An Iraqi photojournalist from Baghdad, he has sought out Islamic militants across the Middle East, and his articles and photos have appeared in several Western newspapers. Here, he talks about his conversations with the foreign fighters who have come to Iraq. Just before the second battle of Fallujah, he slipped into the city, met some of these jihadis and listened to what they talked about as they awaited their fate. And later, a few days before the October 2005 Iraqi vote on a draft constitution, Abdul-Ahad spent time with nationalist Iraqi insurgents northwest of Baghdad, learning about how this element of the insurgency sees its goals, why they decided to vote in the election, and the growing tensions they saw between themselves and the foreign jihadis.This is an edited transcript of an interview conducted in the fall of 2005.

You spent four or five days with an insurgent unit northwest of Baghdad. What was that like?

It's north of Baghdad in an area that's really dangerous, where people get kidnapped, killed just by passing through, and I wanted to see how those people will react towards this referendum, the political events [Iraq's October 2005 vote on a draft constitution].

[I] established contact through some other people, went there first, ... just introducing myself to the people, and then went back. It was amazing, because the whole village was a Salafist, hard-core Islamist [community].

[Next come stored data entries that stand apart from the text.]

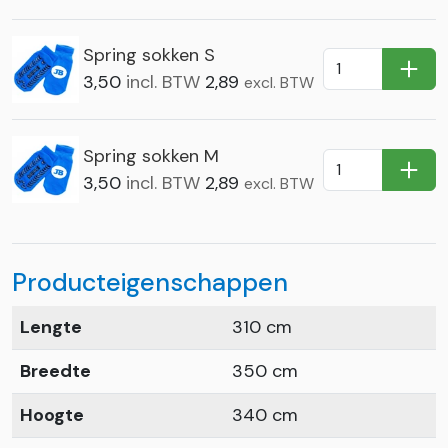
Spring sokken S
In Wi
3,50
incl. BTW
2,89
excl. BTW
Spring sokken M
In Wi
3,50
incl. BTW
2,89
excl. BTW
Producteigenschappen
Lengte
310 cm
Breedte
350 cm
Hoogte
340 cm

Driving into that village is like driving into a military camp. The only access to the village is one checkpoint manned by Shi'a Iraqi soldiers and American soldiers. So you have to drive through 100, 150 meters of barricades and barbed wires and checking IDs. Once you're inside, it's a community of people who hate the Americans. They're almost all insurgents, been fighting the Americans for the last two or three years. ...

[What] did it feel like for you to go into a place where, if it went badly, it could result in your death?

... Two feelings actually. One is if it goes badly, you'll be killed; you'll be kidnapped. …But then the other feeling is, you suddenly feel safe, because one of the main risks you take is being kidnapped. So once you're inside the lines, it's like you're almost safe for the next three, four days, because you're with them, until they decide to do something to you. ...

[What did they talk about?]

It was Ramadan time, so most of the mornings were quiet, and it was around two or three days before the [constitutional] referendum. After breaking the fast early evening, ... they go to the mosque where we have to pray, and then they go back to the mosque and they do their Ramadan prayers, and then after that everyone would sit in a garden.

So here I am, sitting in the garden in the middle of this bunch of people, and as if I'm one of the family, they're just talking, chatting about the dilemmas of the insurgency -- about what they're doing, what's happening, would they go into politics, would [they] not go into politics. ... They don't believe in elections; they don't believe in democracy and don't believe in [the] constitution.

... I wasn't interviewing people. I didn't ask people questions. They were just talking amongst themselves, and I was sitting there taking notes. That was really amazing for me. ...

Tell me about the parameters of their debate.

Basically the argument is as an Islamist, as a Salafist, you don't believe in democracy. You don't believe in elections because it's [not] God's law. ... But at the same time, those people had been fighting the Americans for two years and suffering a lot at the hands of the Shi'a militias and paramilitary. Certainly they felt that their country has been taken over by, as they described it, by Iranian Shi'a paramilitaries. They suffered a lot at the hands of those people, and there was an argument now [that] all was happening because we boycotted the elections first time, so we handed everything to the Shi'a. So if we go to the elections, if we participate in the parliament, at least we'll not give these ministries back into the Shi'a hands. ...

Their goal is to liberate their country from the Americans, to drive the Americans out and establish an Iraqi rule. So they don't have ... nihilistic aims of just kill everything, just destroy everything. ...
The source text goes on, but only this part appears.